=== RECORDS PROVIDED ===

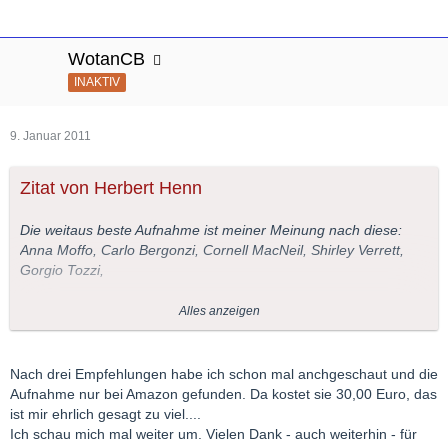
WotanCB
INAKTIV
9. Januar 2011
Zitat von Herbert Henn
Die weitaus beste Aufnahme ist meiner Meinung nach diese:
Anna Moffo, Carlo Bergonzi, Cornell MacNeil, Shirley Verrett,
Gorgio Tozzi,
Dirigent Fausto Cleva.
Alles anzeigen
Anna Moffo, Carlo Bergonzi und alle anderen Mitwirkenden sind
wohl kaum zu übertreffen.
Nach drei Empfehlungen habe ich schon mal anchgeschaut und die
Aufnahme nur bei Amazon gefunden. Da kostet sie 30,00 Euro, das
Leider ist die Aufnahme zur Zeit gar nicht, oder nur sehr teuer
ist mir ehrlich gesagt zu viel....
zu bekommen.
Ich schau mich mal weiter um. Vielen Dank - auch weiterhin - für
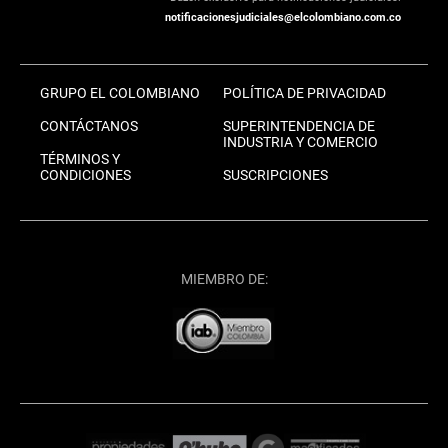
notificacionesjudiciales@elcolombiano.com.co
GRUPO EL COLOMBIANO
POLÍTICA DE PRIVACIDAD
CONTÁCTANOS
SUPERINTENDENCIA DE
INDUSTRIA Y COMERCIO
TÉRMINOS Y
CONDICIONES
SUSCRIPCIONES
MIEMBRO DE:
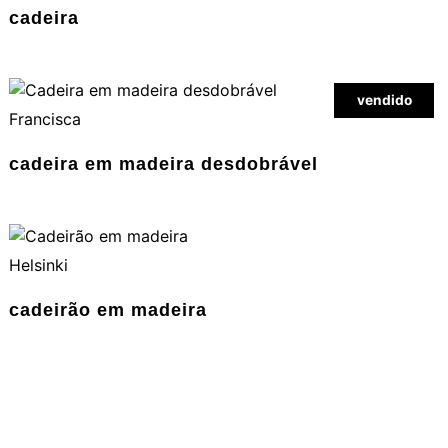
cadeira
vendido
Francisca
cadeira em madeira desdobrável
Helsinki
cadeirão em madeira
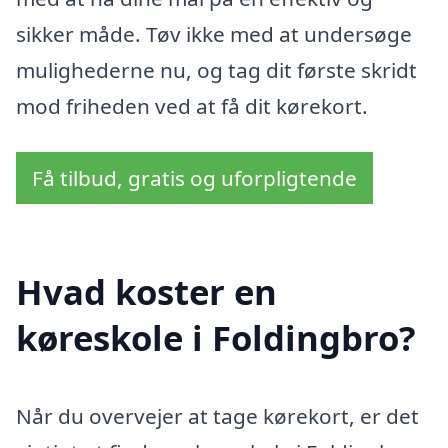
sikker måde. Tøv ikke med at undersøge
mulighederne nu, og tag dit første skridt
mod friheden ved at få dit kørekort.
Få tilbud, gratis og uforpligtende
Hvad koster en
køreskole i Foldingbro?
Når du overvejer at tage kørekort, er det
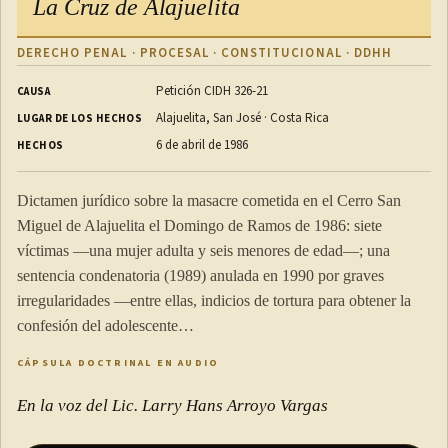
La Cruz de Alajuelita
DERECHO PENAL · PROCESAL · CONSTITUCIONAL · DDHH
Petición CIDH 326-21
CAUSA
Alajuelita, San José · Costa Rica
LUGAR DE LOS HECHOS
6 de abril de 1986
HECHOS
Dictamen jurídico sobre la masacre cometida en el Cerro San
Miguel de Alajuelita el Domingo de Ramos de 1986: siete
víctimas —una mujer adulta y seis menores de edad—; una
sentencia condenatoria (1989) anulada en 1990 por graves
irregularidades —entre ellas, indicios de tortura para obtener la
confesión del adolescente…
CÁPSULA DOCTRINAL EN AUDIO
En la voz del Lic. Larry Hans Arroyo Vargas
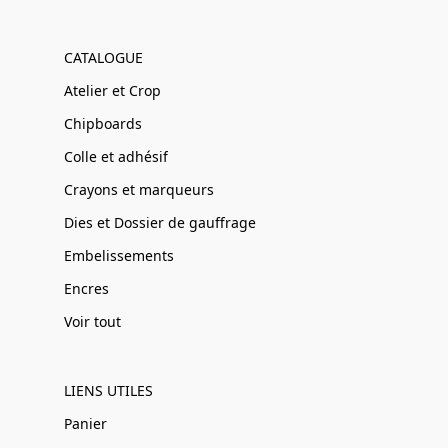
CATALOGUE
Atelier et Crop
Chipboards
Colle et adhésif
Crayons et marqueurs
Dies et Dossier de gauffrage
Embelissements
Encres
Voir tout
LIENS UTILES
Panier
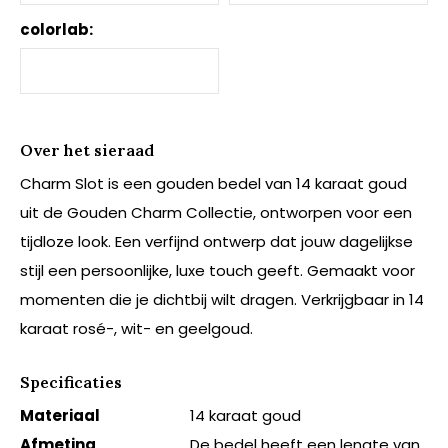
colorlab:
Over het sieraad
Charm Slot is een gouden bedel van 14 karaat goud
uit de Gouden Charm Collectie, ontworpen voor een
tijdloze look. Een verfijnd ontwerp dat jouw dagelijkse
stijl een persoonlijke, luxe touch geeft. Gemaakt voor
momenten die je dichtbij wilt dragen. Verkrijgbaar in 14
karaat rosé-, wit- en geelgoud.
Specificaties
Materiaal
14 karaat goud
Afmeting
De bedel heeft een lengte van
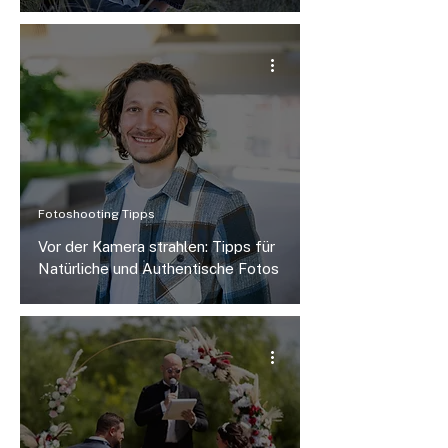
Fotoshooting Tipps
Vor der Kamera strahlen: Tipps für
Natürliche und Authentische Fotos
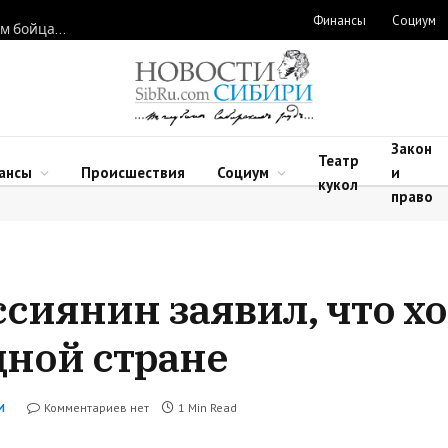
Финансы
Социум
Новосибирские нейрохирурги восстановили функции рук двум бойцам после минно-взрывных травм
Закон
Театр
ансы
Происшествия
Социум
и
кукол
право
сиянин заявил, что хо
дной стране
Комментариев нет
1 Min Read
И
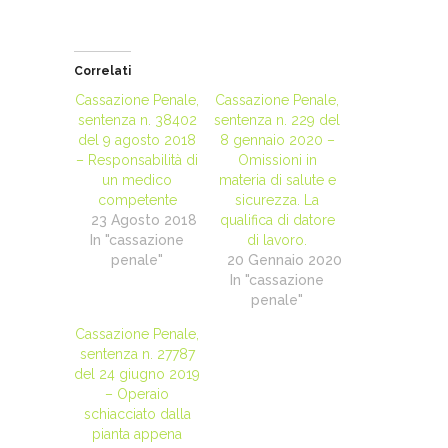
Correlati
Cassazione Penale,
Cassazione Penale,
sentenza n. 38402
sentenza n. 229 del
del 9 agosto 2018
8 gennaio 2020 –
– Responsabilità di
Omissioni in
un medico
materia di salute e
competente
sicurezza. La
23 Agosto 2018
qualifica di datore
In "cassazione
di lavoro.
penale"
20 Gennaio 2020
In "cassazione
penale"
Cassazione Penale,
sentenza n. 27787
del 24 giugno 2019
– Operaio
schiacciato dalla
pianta appena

===

Each record above should be returned unchanged, except that the pictures are dropped.

WotanCB
INAKTIV
9. Januar 2011
Zitat von Herbert Henn
Die weitaus beste Aufnahme ist meiner Meinung nach diese:
Anna Moffo, Carlo Bergonzi, Cornell MacNeil, Shirley Verrett,
Gorgio Tozzi,
Dirigent Fausto Cleva.
Alles anzeigen
Anna Moffo, Carlo Bergonzi und alle anderen Mitwirkenden sind
wohl kaum zu übertreffen.
Nach drei Empfehlungen habe ich schon mal anchgeschaut und die
Aufnahme nur bei Amazon gefunden. Da kostet sie 30,00 Euro, das
Leider ist die Aufnahme zur Zeit gar nicht, oder nur sehr teuer
ist mir ehrlich gesagt zu viel....
zu bekommen.
Ich schau mich mal weiter um. Vielen Dank - auch weiterhin - für
notificacionesjudiciales@elcolombiano.com.co
GRUPO EL COLOMBIANO
POLÍTICA DE PRIVACIDAD
CONTÁCTANOS
SUPERINTENDENCIA DE
INDUSTRIA Y COMERCIO
TÉRMINOS Y
CONDICIONES
SUSCRIPCIONES
MIEMBRO DE:
cadeira
vendido
Francisca
cadeira em madeira desdobrável
Helsinki
cadeirão em madeira
sikker måde. Tøv ikke med at undersøge
mulighederne nu, og tag dit første skridt
mod friheden ved at få dit kørekort.
Få tilbud, gratis og uforpligtende
Hvad koster en
køreskole i Foldingbro?
Når du overvejer at tage kørekort, er det
La Cruz de Alajuelita
DERECHO PENAL · PROCESAL · CONSTITUCIONAL · DDHH
Petición CIDH 326-21
CAUSA
Alajuelita, San José · Costa Rica
LUGAR DE LOS HECHOS
6 de abril de 1986
HECHOS
Dictamen jurídico sobre la masacre cometida en el Cerro San
Miguel de Alajuelita el Domingo de Ramos de 1986: siete
víctimas —una mujer adulta y seis menores de edad—; una
sentencia condenatoria (1989) anulada en 1990 por graves
irregularidades —entre ellas, indicios de tortura para obtener la
confesión del adolescente…
CÁPSULA DOCTRINAL EN AUDIO
En la voz del Lic. Larry Hans Arroyo Vargas
CATALOGUE
Atelier et Crop
Chipboards
Colle et adhésif
Crayons et marqueurs
Dies et Dossier de gauffrage
Embelissements
Encres
Voir tout
LIENS UTILES
Panier
colorlab:
Over het sieraad
Charm Slot is een gouden bedel van 14 karaat goud
uit de Gouden Charm Collectie, ontworpen voor een
tijdloze look. Een verfijnd ontwerp dat jouw dagelijkse
stijl een persoonlijke, luxe touch geeft. Gemaakt voor
momenten die je dichtbij wilt dragen. Verkrijgbaar in 14
karaat rosé-, wit- en geelgoud.
Specificaties
Materiaal
14 karaat goud
Afmeting
De bedel heeft een lengte van
Fotoshooting Tipps
Vor der Kamera strahlen: Tipps für
Natürliche und Authentische Fotos
Финансы
Социум
Новосибирские нейрохирурги восстановили функции рук двум бойцам после минно-взрывных травм
Закон
Театр
ансы
Происшествия
Социум
и
кукол
право
сиянин заявил, что хо
дной стране
Комментариев нет
1 Min Read
И
Correlati
Cassazione Penale,
Cassazione Penale,
sentenza n. 38402
sentenza n. 229 del
del 9 agosto 2018
8 gennaio 2020 –
– Responsabilità di
Omissioni in
un medico
materia di salute e
competente
sicurezza. La
23 Agosto 2018
qualifica di datore
In "cassazione
di lavoro.
penale"
20 Gennaio 2020
In "cassazione
penale"
Cassazione Penale,
sentenza n. 27787
del 24 giugno 2019
– Operaio
schiacciato dalla
pianta appena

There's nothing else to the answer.